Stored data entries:
________________________

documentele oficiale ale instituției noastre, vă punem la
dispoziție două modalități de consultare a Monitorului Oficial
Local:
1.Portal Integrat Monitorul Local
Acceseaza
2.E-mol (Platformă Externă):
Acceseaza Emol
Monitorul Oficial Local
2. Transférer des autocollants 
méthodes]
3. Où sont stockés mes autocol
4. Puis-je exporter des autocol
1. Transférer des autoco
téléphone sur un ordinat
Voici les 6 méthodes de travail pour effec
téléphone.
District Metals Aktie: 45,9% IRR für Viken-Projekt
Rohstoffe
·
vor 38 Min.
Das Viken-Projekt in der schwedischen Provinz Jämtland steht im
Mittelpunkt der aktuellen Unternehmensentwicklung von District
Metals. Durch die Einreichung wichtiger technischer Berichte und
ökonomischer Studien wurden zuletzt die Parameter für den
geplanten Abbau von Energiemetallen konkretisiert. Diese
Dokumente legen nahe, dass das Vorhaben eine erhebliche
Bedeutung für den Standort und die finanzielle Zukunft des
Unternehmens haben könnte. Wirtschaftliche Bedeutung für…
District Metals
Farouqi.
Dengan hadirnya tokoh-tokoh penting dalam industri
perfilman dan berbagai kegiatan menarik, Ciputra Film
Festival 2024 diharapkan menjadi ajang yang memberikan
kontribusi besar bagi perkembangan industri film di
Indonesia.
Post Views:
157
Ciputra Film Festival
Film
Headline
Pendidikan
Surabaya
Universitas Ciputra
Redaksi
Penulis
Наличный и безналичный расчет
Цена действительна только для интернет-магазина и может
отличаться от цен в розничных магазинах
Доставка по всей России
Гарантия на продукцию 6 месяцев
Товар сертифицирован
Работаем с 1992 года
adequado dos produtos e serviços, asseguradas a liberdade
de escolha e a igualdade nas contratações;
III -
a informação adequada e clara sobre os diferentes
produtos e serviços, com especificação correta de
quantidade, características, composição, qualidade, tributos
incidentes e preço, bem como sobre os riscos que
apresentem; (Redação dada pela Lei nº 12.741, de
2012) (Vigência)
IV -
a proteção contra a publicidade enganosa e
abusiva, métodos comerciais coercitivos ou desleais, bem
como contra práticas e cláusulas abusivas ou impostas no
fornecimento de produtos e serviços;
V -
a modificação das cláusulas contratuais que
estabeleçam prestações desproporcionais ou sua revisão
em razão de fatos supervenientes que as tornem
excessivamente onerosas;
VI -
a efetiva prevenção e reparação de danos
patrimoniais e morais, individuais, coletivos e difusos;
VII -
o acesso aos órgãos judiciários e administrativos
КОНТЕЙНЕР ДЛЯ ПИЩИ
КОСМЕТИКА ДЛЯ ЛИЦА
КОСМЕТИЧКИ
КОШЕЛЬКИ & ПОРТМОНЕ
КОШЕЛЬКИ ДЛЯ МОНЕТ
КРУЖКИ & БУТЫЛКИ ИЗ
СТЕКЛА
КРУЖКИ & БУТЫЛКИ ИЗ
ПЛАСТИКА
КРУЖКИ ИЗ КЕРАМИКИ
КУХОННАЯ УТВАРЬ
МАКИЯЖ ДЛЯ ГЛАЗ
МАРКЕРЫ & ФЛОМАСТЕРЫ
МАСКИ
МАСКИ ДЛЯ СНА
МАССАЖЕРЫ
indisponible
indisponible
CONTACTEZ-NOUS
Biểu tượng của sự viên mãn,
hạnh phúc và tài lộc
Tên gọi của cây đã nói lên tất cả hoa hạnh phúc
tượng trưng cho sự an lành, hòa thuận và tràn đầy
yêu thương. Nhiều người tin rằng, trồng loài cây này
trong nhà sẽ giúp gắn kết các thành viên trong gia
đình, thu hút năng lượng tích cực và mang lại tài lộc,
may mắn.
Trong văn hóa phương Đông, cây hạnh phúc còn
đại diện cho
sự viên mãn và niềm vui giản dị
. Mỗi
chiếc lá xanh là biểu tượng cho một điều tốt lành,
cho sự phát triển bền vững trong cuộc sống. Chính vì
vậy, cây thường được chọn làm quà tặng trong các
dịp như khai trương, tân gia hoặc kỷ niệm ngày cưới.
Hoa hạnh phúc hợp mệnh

________________________

> _Task objective_: Search term "viên": return each line of the data that contains it.

> _Problem solution_:
Biểu tượng của sự viên mãn,
trong nhà sẽ giúp gắn kết các thành viên trong gia
sự viên mãn và niềm vui giản dị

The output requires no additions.